There’s something almost ironic about it: AI can create the problem and provide the solution. So, the key is intent. If you’re just using AI to find the easy audiences faster and cheaper, you’re going to exclude the hard-to-reach ones even more than before. If you’re deliberately using it to reach audiences who would otherwise be left out entirely, that’s where it gets genuinely powerful and meaningful. 

What’s one thing you wish CMOs and clients better understood about AI’s role in research right now?   

Marc Desmond: That AI is a tool to make the researcher’s job easier and more efficient, not a replacement for the relationship with the customer. Talking to your customers directly is still something you need to do and do regularly. What AI gives you is a way to activate that voice more broadly: to take what your customers are saying and make it accessible, alive and engaging for everyone in your organization, not just the research team. The ability to turn a static report into something people can actually interact with and query? That’s genuinely transformative. 
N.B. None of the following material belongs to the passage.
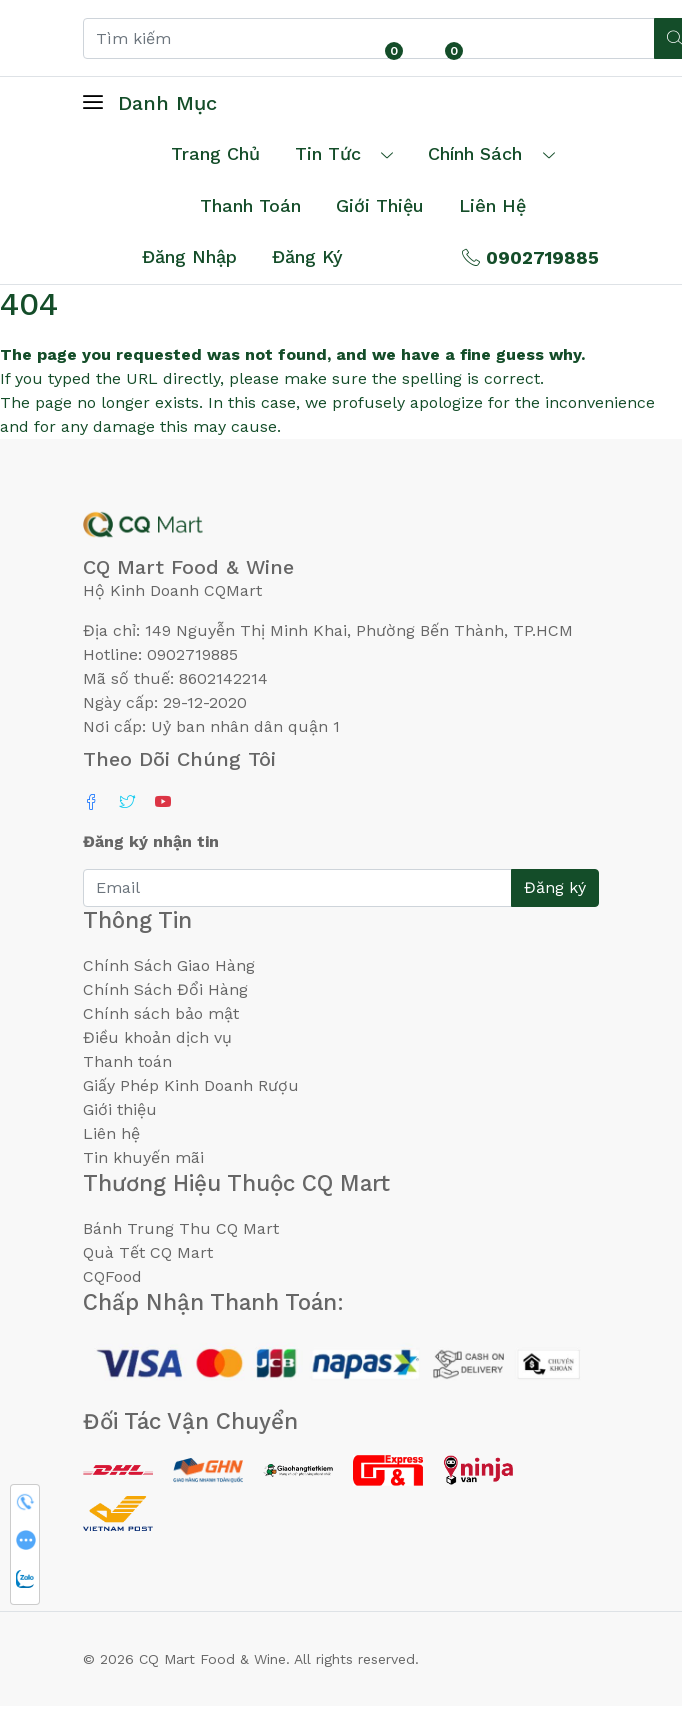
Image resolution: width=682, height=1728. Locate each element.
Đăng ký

Ben Osborne: Don’t make the first thing you want to replace the human you’re actually trying to understand. For most companies, especially B2B clients, you’re not sitting on a massive, constantly updated stream of customer data. For those organizations, synthetic respondents and digital twins are a significant risk, not a shortcut. The best thing is still talking to your customers. And there’s something worth preserving about that — the idea that research is fundamentally a relationship, not just a data exercise. 

Is there anything else you’d like to add?  

Marc Desmond: AI in market research presents a unique challenge that really sets us apart from other fields. For researchers, it’s not just about using AI to make our jobs more productive or efficient. We’re in a different position as intermediaries between customers and decision-makers. Our job is to understand what customers think, make sense of it and communicate it truthfully to our clients. When AI gets added to that mix, it’s not just streamlining what we do; it’s changing the fundamental relationship between researchers and customers. That raises important questions for us that are actively being debated around the research world. If AI is capturing, filtering and interpreting what customers say, how do we ensure we’re really getting their authentic voice? The adoption of AI in market research requires us to deliberately rethink how we stay true to what customers are telling us, ensure our insights are genuinely representative and protect the integrity of the customer voice in a world increasingly mediated by algorithms.